The task »
In the records below, repeat word for word only the lines starting at the one that contains "alkaloid (441, 1515)" and ending at the one that contains "Ruchi Shukla (267, 1349)", pictures excluded.

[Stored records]
• • • •

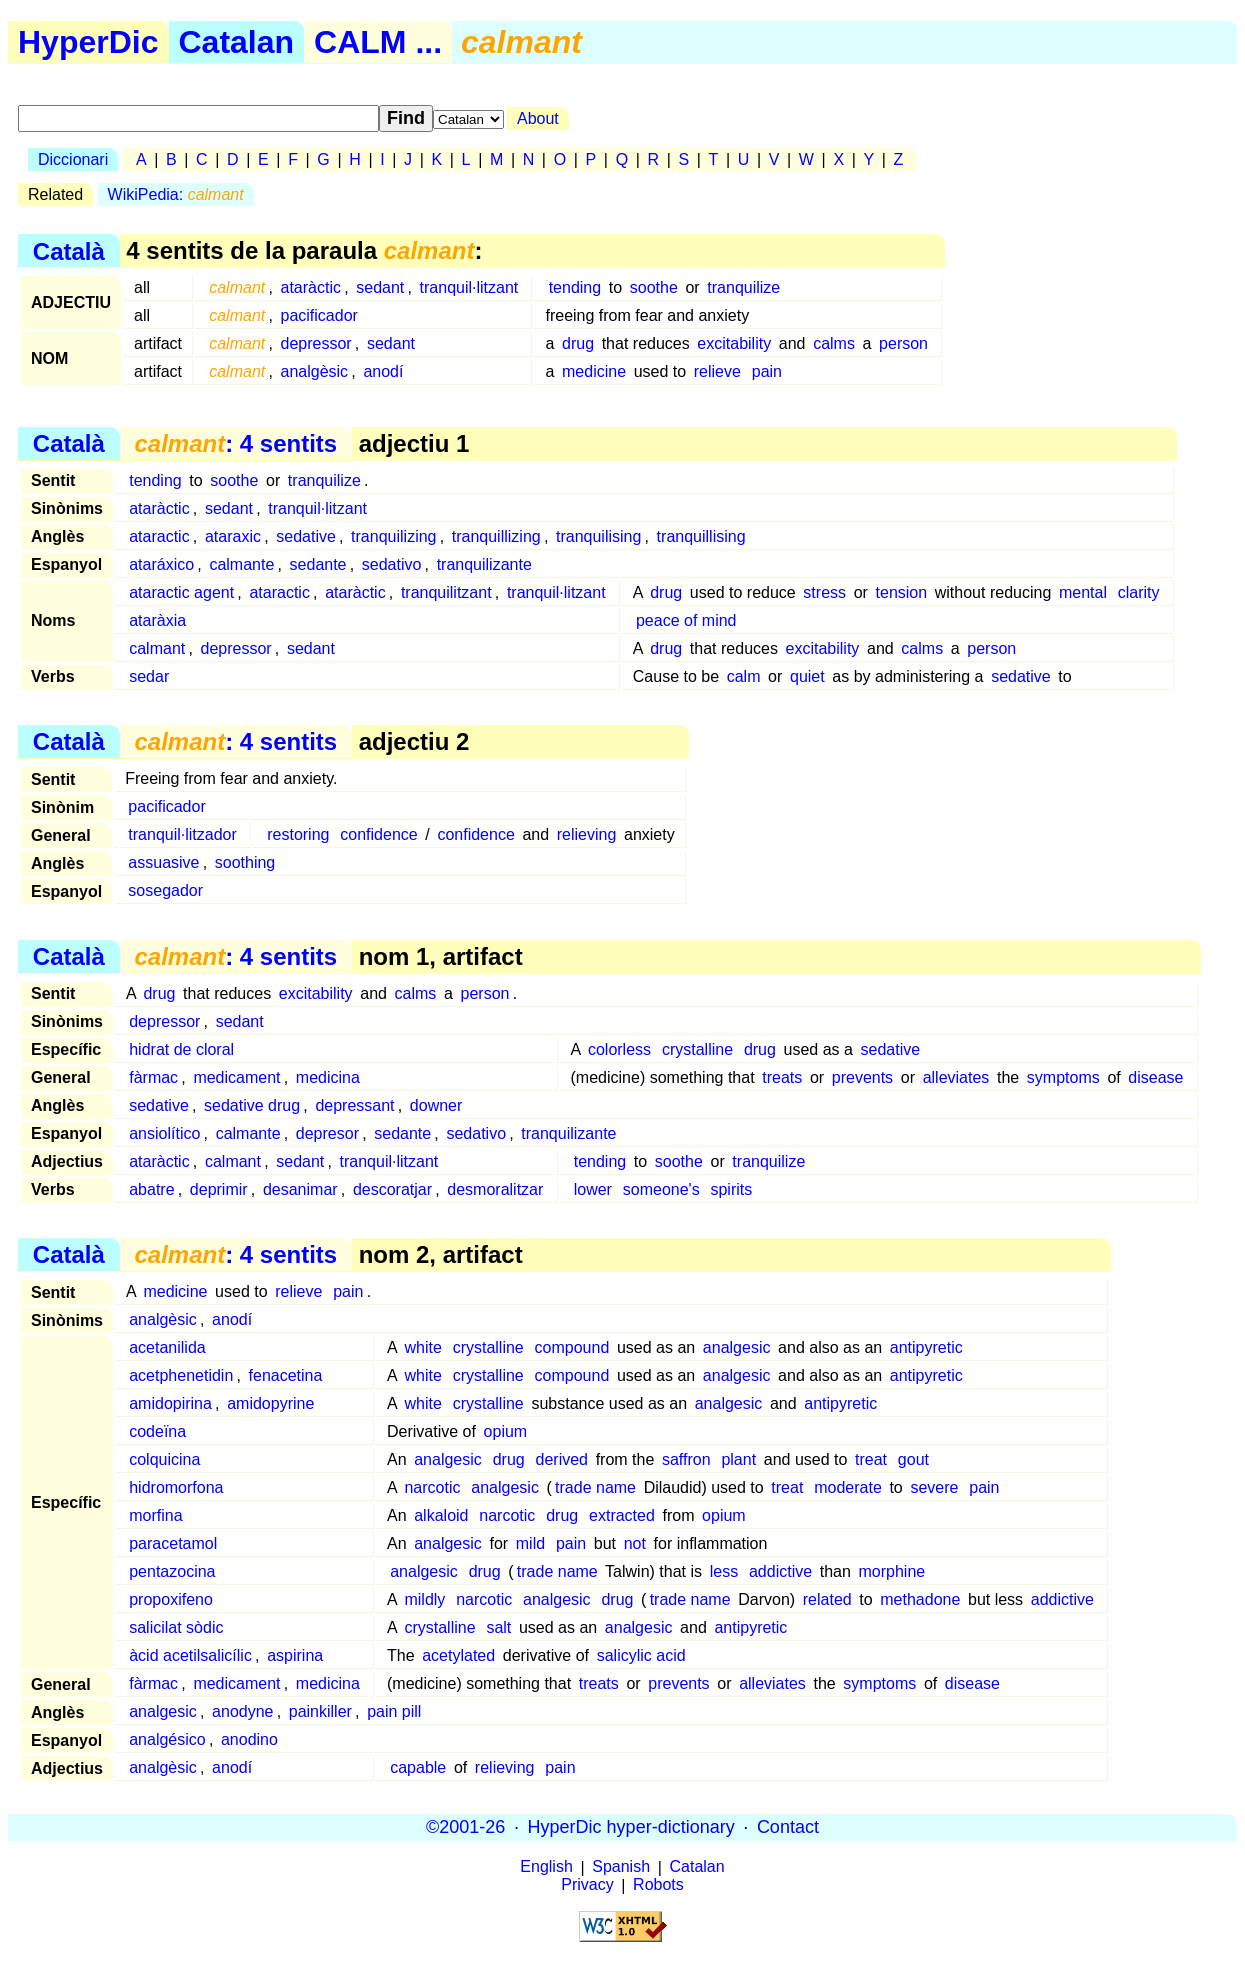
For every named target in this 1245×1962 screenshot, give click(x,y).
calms (834, 343)
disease (1155, 1077)
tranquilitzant (446, 592)
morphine (892, 1571)
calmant (157, 648)
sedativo (392, 564)
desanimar (300, 1189)
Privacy (587, 1885)
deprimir (219, 1189)
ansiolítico (164, 1133)
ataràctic (311, 287)
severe (934, 1487)
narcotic (432, 1487)
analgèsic (315, 371)
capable (418, 1767)
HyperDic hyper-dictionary (631, 1827)
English (546, 1867)
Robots (658, 1885)
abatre (151, 1189)
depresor (327, 1133)
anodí (383, 371)
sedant (380, 287)
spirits (731, 1189)
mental (1083, 592)
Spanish (621, 1867)
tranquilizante (484, 564)
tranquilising (598, 536)
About (538, 118)
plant (738, 1459)
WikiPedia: (176, 194)
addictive (780, 1571)
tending (575, 287)
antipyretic (926, 1347)
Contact (788, 1827)
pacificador (319, 315)
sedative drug (252, 1105)
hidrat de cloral (181, 1049)
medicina (328, 1077)
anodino (249, 1739)
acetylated (458, 1655)
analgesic (737, 1347)
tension (902, 592)
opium (506, 1431)
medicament (236, 1077)
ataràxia (157, 620)
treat (871, 1459)
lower (593, 1189)
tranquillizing (496, 536)
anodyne (242, 1711)
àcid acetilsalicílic (190, 1655)
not (635, 1543)
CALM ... (378, 42)
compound (572, 1347)
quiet (807, 676)
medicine (594, 371)
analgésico (167, 1739)
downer (436, 1105)
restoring (298, 834)
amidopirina (170, 1403)
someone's (661, 1189)
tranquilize (743, 287)
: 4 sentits (235, 443)
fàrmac (153, 1077)
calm (744, 676)
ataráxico (161, 564)
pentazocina (172, 1571)
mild (530, 1543)
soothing (245, 862)
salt (498, 1627)
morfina (155, 1515)
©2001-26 (465, 1827)
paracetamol (173, 1543)
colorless (619, 1049)
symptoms (1063, 1077)
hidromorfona (176, 1487)
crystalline (697, 1049)
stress (824, 592)
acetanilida (167, 1347)
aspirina (295, 1655)
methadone (920, 1599)
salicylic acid (641, 1655)
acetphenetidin (181, 1375)
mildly (424, 1599)
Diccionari (73, 159)
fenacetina (286, 1375)
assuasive (163, 862)
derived (562, 1459)
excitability (734, 343)
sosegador (165, 890)
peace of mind (686, 620)
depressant (354, 1105)
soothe (654, 287)
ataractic (159, 536)
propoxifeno (171, 1599)
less (724, 1571)
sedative (306, 536)
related (827, 1599)
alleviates (956, 1077)
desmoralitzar (495, 1189)
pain (767, 371)
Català (69, 250)
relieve (717, 371)
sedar (149, 676)
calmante (241, 564)
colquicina (164, 1459)
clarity (1139, 592)
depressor (316, 343)
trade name (595, 1487)
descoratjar (392, 1189)
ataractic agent (181, 592)
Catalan (237, 42)
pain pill (394, 1711)
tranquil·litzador (182, 834)
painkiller (320, 1711)
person (903, 343)
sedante (318, 564)
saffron (686, 1459)
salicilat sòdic (176, 1627)
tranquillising (701, 536)
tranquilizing (393, 536)
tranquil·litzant (469, 287)
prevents (862, 1077)
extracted (622, 1515)
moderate (848, 1487)
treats (782, 1077)
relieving (587, 834)
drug (578, 343)
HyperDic (88, 42)
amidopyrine (270, 1403)
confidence (378, 834)
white (422, 1347)
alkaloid (441, 1515)
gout (913, 1459)
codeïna (157, 1431)
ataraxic (233, 536)
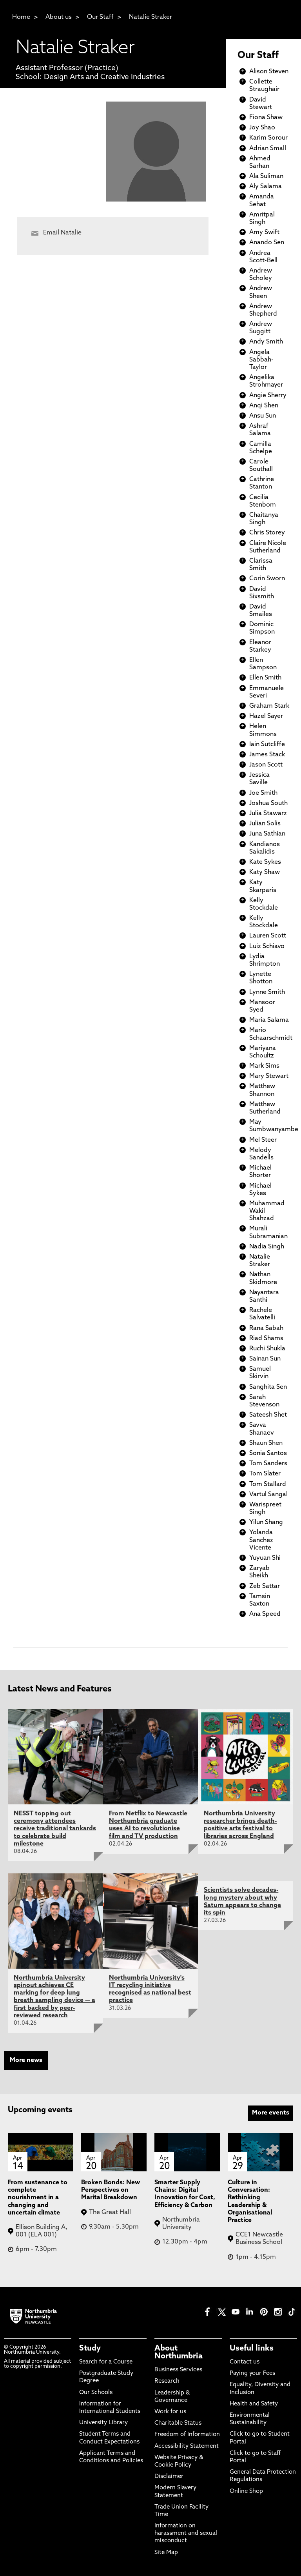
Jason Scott (266, 765)
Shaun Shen (266, 1443)
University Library (103, 2423)
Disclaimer (168, 2477)
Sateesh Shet (268, 1415)
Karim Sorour (268, 138)
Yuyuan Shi (265, 1558)
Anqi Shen (263, 406)
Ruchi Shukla (267, 1349)
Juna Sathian (267, 834)
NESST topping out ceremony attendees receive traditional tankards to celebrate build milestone (55, 1829)
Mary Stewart (268, 1076)
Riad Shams (266, 1338)
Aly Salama (265, 186)
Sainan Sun (265, 1359)
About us (58, 17)
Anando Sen (266, 243)
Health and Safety (254, 2404)
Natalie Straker (150, 17)
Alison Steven (268, 72)
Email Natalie (62, 233)
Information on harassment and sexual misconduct (185, 2533)
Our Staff (100, 17)
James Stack (267, 755)
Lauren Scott (267, 936)
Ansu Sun (262, 416)
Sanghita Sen (268, 1387)
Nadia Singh (266, 1247)
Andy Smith (266, 342)
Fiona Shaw (266, 117)
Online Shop (246, 2491)
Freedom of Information (187, 2435)
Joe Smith (263, 793)
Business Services (178, 2370)
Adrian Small (267, 148)
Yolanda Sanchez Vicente (261, 1540)
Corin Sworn (267, 579)
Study (90, 2349)
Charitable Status (177, 2423)
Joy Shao (262, 128)
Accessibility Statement (186, 2446)
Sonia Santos (268, 1453)
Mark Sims (264, 1066)
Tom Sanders (268, 1464)
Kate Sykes (265, 862)
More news (26, 2060)
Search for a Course (105, 2362)
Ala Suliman (266, 176)
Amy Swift (264, 232)
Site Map (166, 2553)
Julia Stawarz (268, 813)
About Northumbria (178, 2352)
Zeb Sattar (264, 1586)
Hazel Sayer (266, 716)
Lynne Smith (267, 992)
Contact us (244, 2362)
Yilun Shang (266, 1522)
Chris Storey (267, 533)
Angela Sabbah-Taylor (261, 360)
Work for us (170, 2412)
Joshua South (268, 803)
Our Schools (95, 2393)
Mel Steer (263, 1140)
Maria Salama (269, 1020)
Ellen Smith (265, 678)
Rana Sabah (266, 1328)
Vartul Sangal (268, 1494)
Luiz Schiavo (267, 946)
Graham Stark (269, 706)
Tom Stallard (267, 1484)
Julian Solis (265, 824)
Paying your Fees (252, 2373)
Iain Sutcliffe (267, 744)
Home (21, 17)
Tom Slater (265, 1474)
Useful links (252, 2349)
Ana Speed (265, 1614)
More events (270, 2113)
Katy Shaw (264, 872)
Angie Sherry (267, 395)
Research (167, 2381)
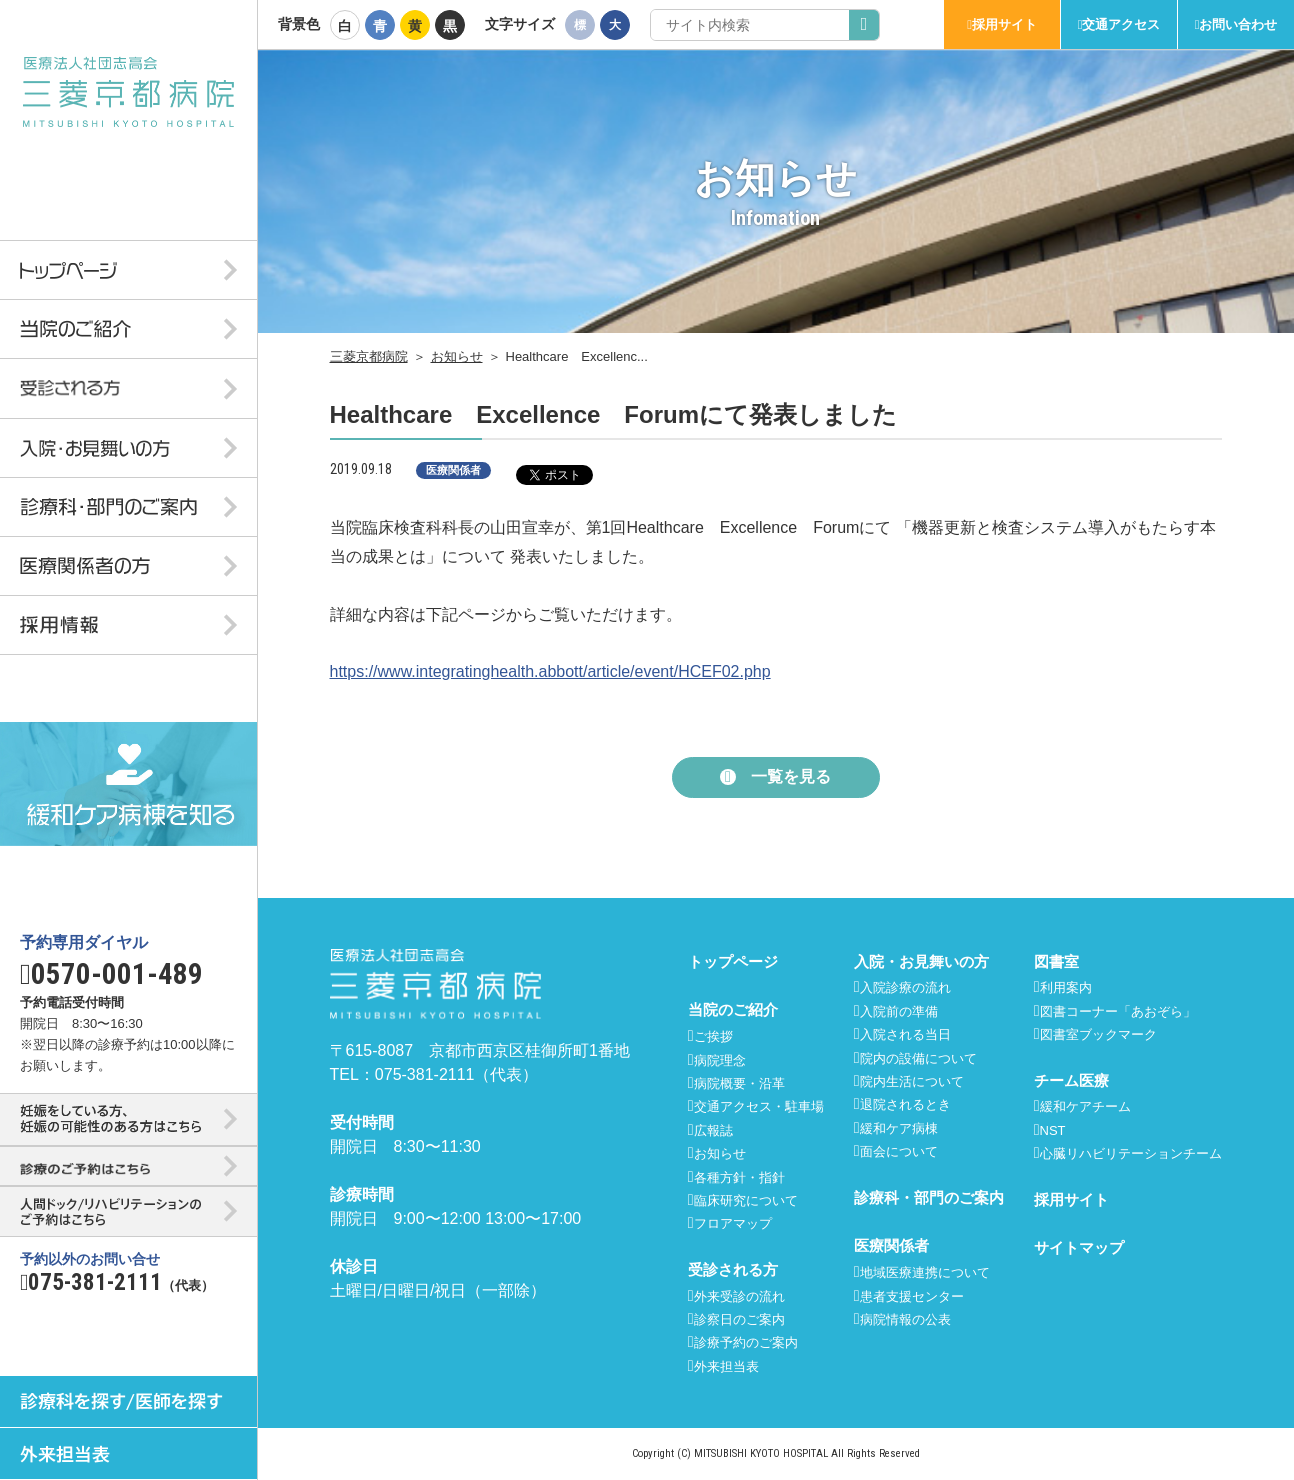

• • • •

Expected output »
alkaloid (441, 1515)
gout (913, 1459)
codeïna (157, 1431)
ataraxic (233, 536)
Jason Scott (266, 765)
Shaun Shen (266, 1443)
University Library (103, 2423)
Disclaimer (168, 2477)
Sateesh Shet (268, 1415)
Karim Sorour (268, 138)
Yuyuan Shi (265, 1558)
Anqi Shen (263, 406)
Ruchi Shukla (267, 1349)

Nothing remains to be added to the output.